Subscription business revenue has grown by 437% in under a decade, according to a survey by Zuora. The subscription business revenue is estimated to grow at a CAGR of 68%, during the forecast period 2019-2025, according to a report by WiseGuy Research Consultants.

And Zuora is not a lone wolf in subscription services. 

Recharge serves 15,000 merchants and enables subscriptions for 35 million customers. Last year, the company saw 91% growth in merchant subscribers and revenue growth of 136%. During its series B funding, it raised $227 million. The startup is now valued at $2.1 billion.

Meanwhile, other companies are tapping into the game without subscription being their primary definer. Stripe, PayPal and Square, as examples, offer subscription payments as an option on their payments menu, in addition to other things.

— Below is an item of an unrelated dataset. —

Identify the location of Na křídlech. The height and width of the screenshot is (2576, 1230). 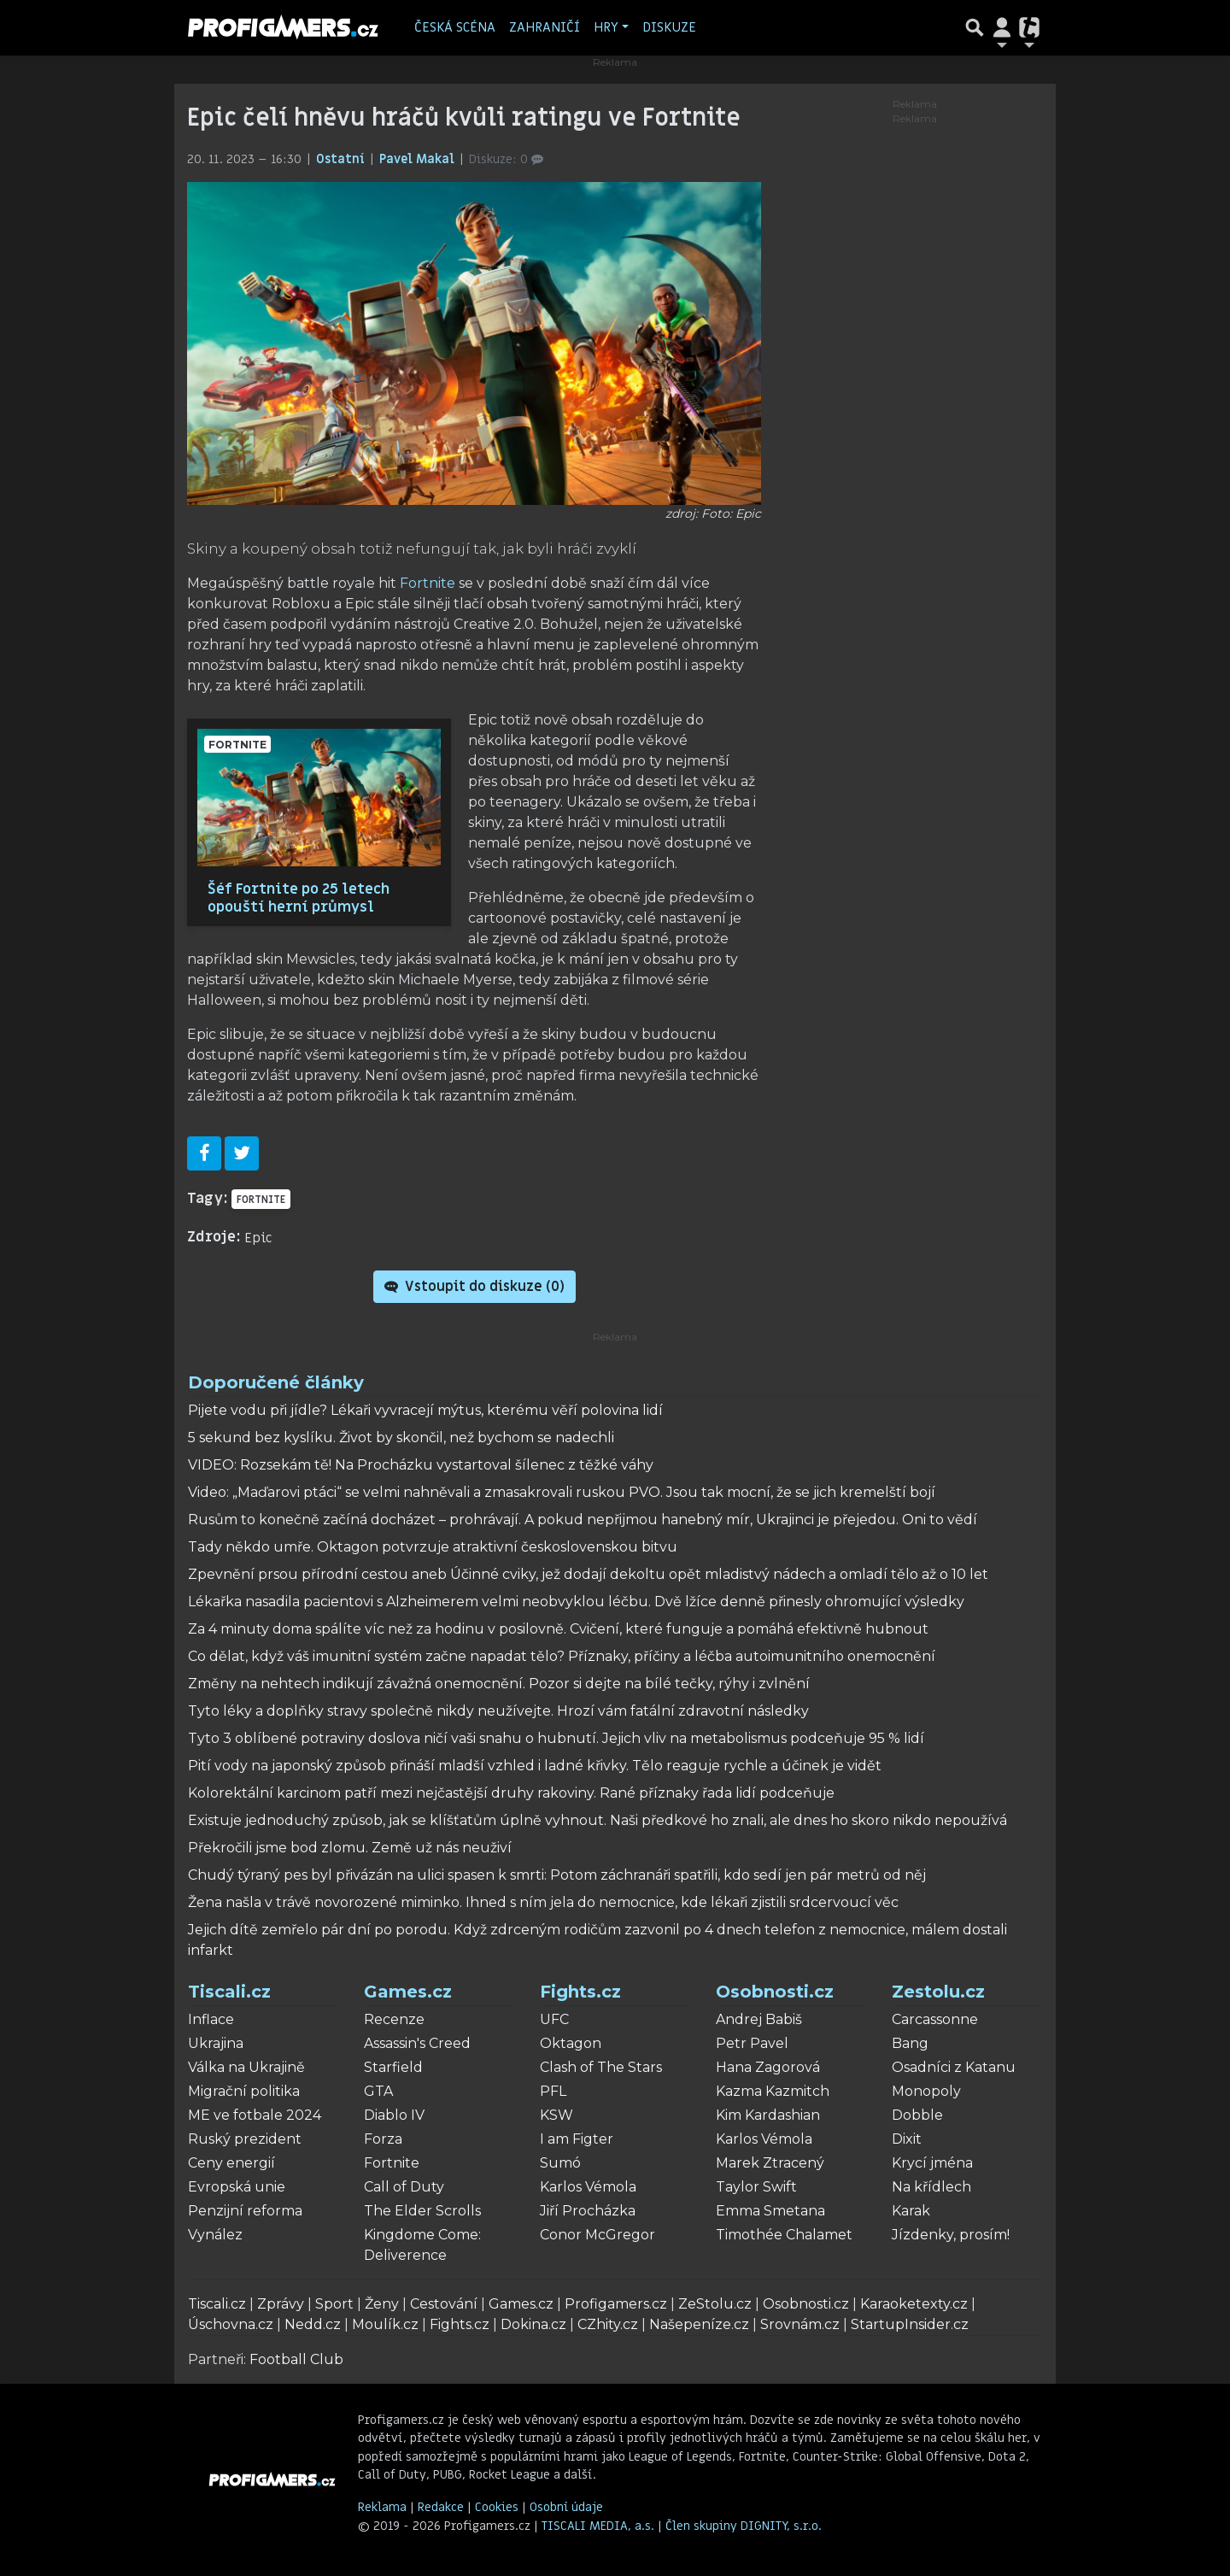 (931, 2187).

Products like Zuora’s unified monetization solution could appeal to new types of merchants — the ones that rely heavily on their one-time purchases, but could potentially be interested in adopting subscription services to gain a new revenue stream. 

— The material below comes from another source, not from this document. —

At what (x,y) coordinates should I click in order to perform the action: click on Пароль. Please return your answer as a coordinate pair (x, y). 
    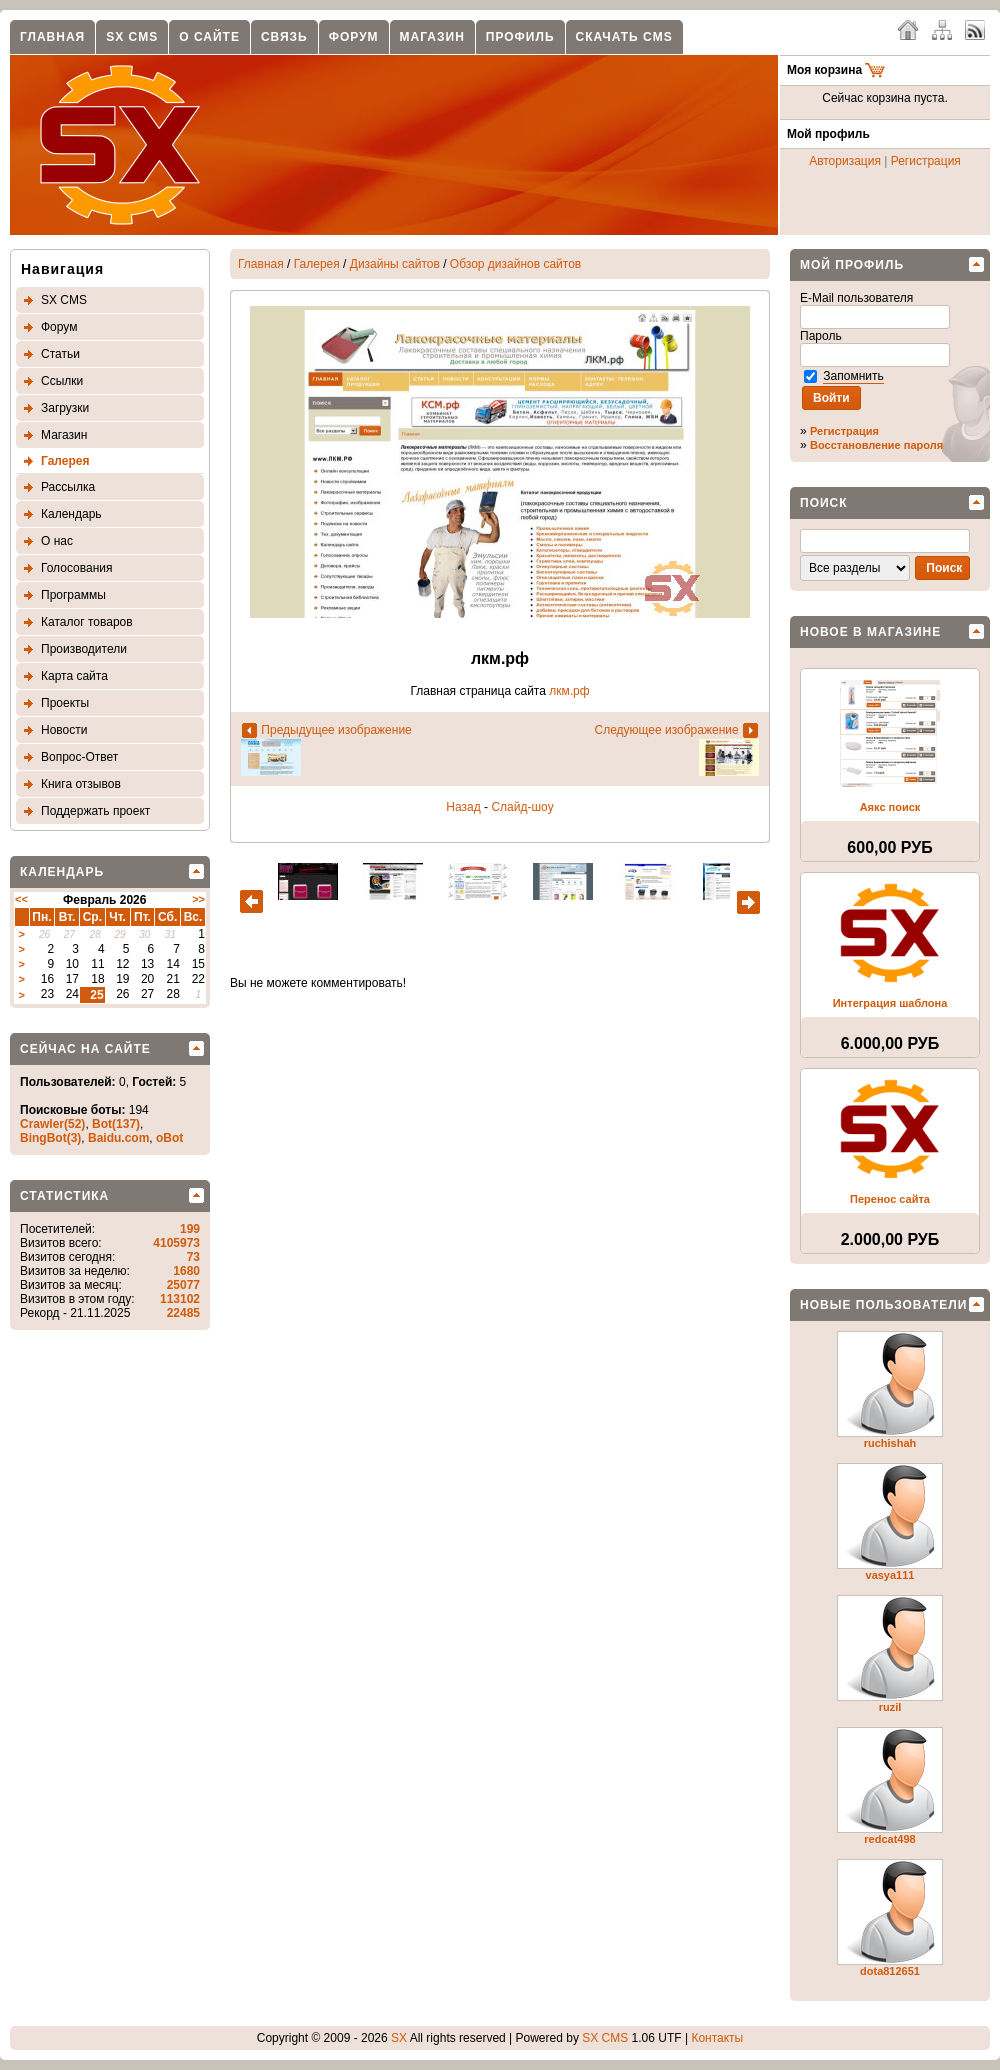     Looking at the image, I should click on (822, 336).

“Now, product-centric organizations can protect the infrastructure investments they’ve already made and use these products as a conduit for new services,”  said Sri Srinivasan, Zuora’s chief product and engineering officer. “Subscription natives can also expand their services to enhance their ongoing customer relationships, such as with hardware or professional services options.”

What’s next for Zuora

On May 25, Zuora acquired the property assets of Live Objects, a platform that helps companies understand complicated business processes through the use of AI.

According to Srinivasan, the acquisition is part of the company’s future plan to leverage AI to improve and customize services to fit different companies’ unique needs.

Zuora also has goals to improve its central platform to make it more scalable and malleable — specifically for companies just dipping into the subscription services.